Problem ::
The answer must be the full listing, repeated exactly.

Provided records ::
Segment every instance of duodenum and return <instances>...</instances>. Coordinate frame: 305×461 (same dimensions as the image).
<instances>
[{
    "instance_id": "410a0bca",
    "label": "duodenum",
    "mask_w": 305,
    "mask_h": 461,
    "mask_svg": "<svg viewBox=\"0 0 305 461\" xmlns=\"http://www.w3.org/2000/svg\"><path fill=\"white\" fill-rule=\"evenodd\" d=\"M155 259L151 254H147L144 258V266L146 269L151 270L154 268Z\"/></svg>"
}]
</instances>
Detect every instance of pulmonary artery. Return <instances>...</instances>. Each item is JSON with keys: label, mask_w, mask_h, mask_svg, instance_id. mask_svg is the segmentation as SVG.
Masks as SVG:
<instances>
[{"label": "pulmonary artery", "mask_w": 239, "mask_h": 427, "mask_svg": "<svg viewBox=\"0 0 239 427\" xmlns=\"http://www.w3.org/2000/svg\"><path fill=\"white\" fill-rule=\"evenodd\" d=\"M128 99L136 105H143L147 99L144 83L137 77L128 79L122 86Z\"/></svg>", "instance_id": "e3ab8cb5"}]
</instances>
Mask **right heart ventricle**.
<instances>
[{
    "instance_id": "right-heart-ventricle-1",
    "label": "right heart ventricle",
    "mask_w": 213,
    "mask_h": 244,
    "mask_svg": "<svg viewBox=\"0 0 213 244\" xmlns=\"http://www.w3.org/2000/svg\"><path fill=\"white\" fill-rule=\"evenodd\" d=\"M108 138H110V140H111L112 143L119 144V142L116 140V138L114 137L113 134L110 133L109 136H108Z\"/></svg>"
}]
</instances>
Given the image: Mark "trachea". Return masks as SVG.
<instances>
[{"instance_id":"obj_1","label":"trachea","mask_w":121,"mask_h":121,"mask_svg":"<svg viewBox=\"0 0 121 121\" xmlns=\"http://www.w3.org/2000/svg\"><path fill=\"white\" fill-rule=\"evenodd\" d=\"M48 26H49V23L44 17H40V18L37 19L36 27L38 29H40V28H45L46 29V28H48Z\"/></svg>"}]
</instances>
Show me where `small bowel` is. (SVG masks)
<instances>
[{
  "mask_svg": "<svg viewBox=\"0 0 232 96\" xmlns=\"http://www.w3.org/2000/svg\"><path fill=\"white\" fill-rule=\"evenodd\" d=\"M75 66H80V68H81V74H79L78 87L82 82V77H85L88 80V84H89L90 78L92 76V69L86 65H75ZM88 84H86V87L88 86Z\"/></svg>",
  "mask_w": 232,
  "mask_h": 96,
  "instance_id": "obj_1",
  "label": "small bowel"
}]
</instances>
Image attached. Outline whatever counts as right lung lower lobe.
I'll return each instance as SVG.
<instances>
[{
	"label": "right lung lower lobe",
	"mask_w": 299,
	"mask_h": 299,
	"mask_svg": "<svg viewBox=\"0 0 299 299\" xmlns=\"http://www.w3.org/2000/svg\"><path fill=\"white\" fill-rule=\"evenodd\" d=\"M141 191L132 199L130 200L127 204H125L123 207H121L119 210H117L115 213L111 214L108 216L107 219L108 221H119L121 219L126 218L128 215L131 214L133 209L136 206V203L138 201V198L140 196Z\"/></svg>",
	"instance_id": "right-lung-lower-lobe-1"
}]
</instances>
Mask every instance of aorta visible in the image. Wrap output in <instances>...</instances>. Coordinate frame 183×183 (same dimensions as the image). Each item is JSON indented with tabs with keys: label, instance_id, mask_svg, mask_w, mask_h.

Output for this exercise ::
Segment every instance of duodenum and return <instances>...</instances>. Coordinate frame: 305×461 (same dimensions as the image).
<instances>
[{
    "instance_id": "410a0bca",
    "label": "duodenum",
    "mask_w": 305,
    "mask_h": 461,
    "mask_svg": "<svg viewBox=\"0 0 305 461\" xmlns=\"http://www.w3.org/2000/svg\"><path fill=\"white\" fill-rule=\"evenodd\" d=\"M155 259L151 254H147L144 258V266L146 269L151 270L154 268Z\"/></svg>"
}]
</instances>
Detect every instance of pulmonary artery. Return <instances>...</instances>. Each item is JSON with keys: label, mask_w, mask_h, mask_svg, instance_id. mask_svg is the segmentation as SVG.
Masks as SVG:
<instances>
[{"label": "pulmonary artery", "mask_w": 239, "mask_h": 427, "mask_svg": "<svg viewBox=\"0 0 239 427\" xmlns=\"http://www.w3.org/2000/svg\"><path fill=\"white\" fill-rule=\"evenodd\" d=\"M128 99L136 105H143L147 99L144 83L137 77L128 79L122 86Z\"/></svg>", "instance_id": "e3ab8cb5"}]
</instances>
Mask **right heart ventricle**.
<instances>
[{
    "instance_id": "right-heart-ventricle-1",
    "label": "right heart ventricle",
    "mask_w": 213,
    "mask_h": 244,
    "mask_svg": "<svg viewBox=\"0 0 213 244\" xmlns=\"http://www.w3.org/2000/svg\"><path fill=\"white\" fill-rule=\"evenodd\" d=\"M108 138H110V140H111L112 143L119 144V142L116 140V138L114 137L113 134L110 133L109 136H108Z\"/></svg>"
}]
</instances>
Given the image: Mark "trachea". Return masks as SVG.
<instances>
[{"instance_id":"obj_1","label":"trachea","mask_w":121,"mask_h":121,"mask_svg":"<svg viewBox=\"0 0 121 121\" xmlns=\"http://www.w3.org/2000/svg\"><path fill=\"white\" fill-rule=\"evenodd\" d=\"M48 26H49V23L44 17H40V18L37 19L36 27L38 29H40V28H45L46 29V28H48Z\"/></svg>"}]
</instances>
Show me where `small bowel` is. (SVG masks)
<instances>
[{
  "mask_svg": "<svg viewBox=\"0 0 232 96\" xmlns=\"http://www.w3.org/2000/svg\"><path fill=\"white\" fill-rule=\"evenodd\" d=\"M75 66H80V68H81V74H79L78 87L82 82V77H85L88 80V84H89L90 78L92 76V69L86 65H75ZM88 84H86V87L88 86Z\"/></svg>",
  "mask_w": 232,
  "mask_h": 96,
  "instance_id": "obj_1",
  "label": "small bowel"
}]
</instances>
Image attached. Outline whatever counts as right lung lower lobe.
I'll return each instance as SVG.
<instances>
[{
	"label": "right lung lower lobe",
	"mask_w": 299,
	"mask_h": 299,
	"mask_svg": "<svg viewBox=\"0 0 299 299\" xmlns=\"http://www.w3.org/2000/svg\"><path fill=\"white\" fill-rule=\"evenodd\" d=\"M141 191L132 199L130 200L127 204H125L123 207H121L119 210H117L115 213L111 214L108 216L107 219L108 221H119L121 219L126 218L128 215L131 214L133 209L136 206V203L138 201V198L140 196Z\"/></svg>",
	"instance_id": "right-lung-lower-lobe-1"
}]
</instances>
Mask every instance of aorta visible in the image. Wrap output in <instances>...</instances>. Coordinate frame 183×183 (same dimensions as the image). Each item is JSON indented with tabs with keys: label, instance_id, mask_svg, mask_w, mask_h.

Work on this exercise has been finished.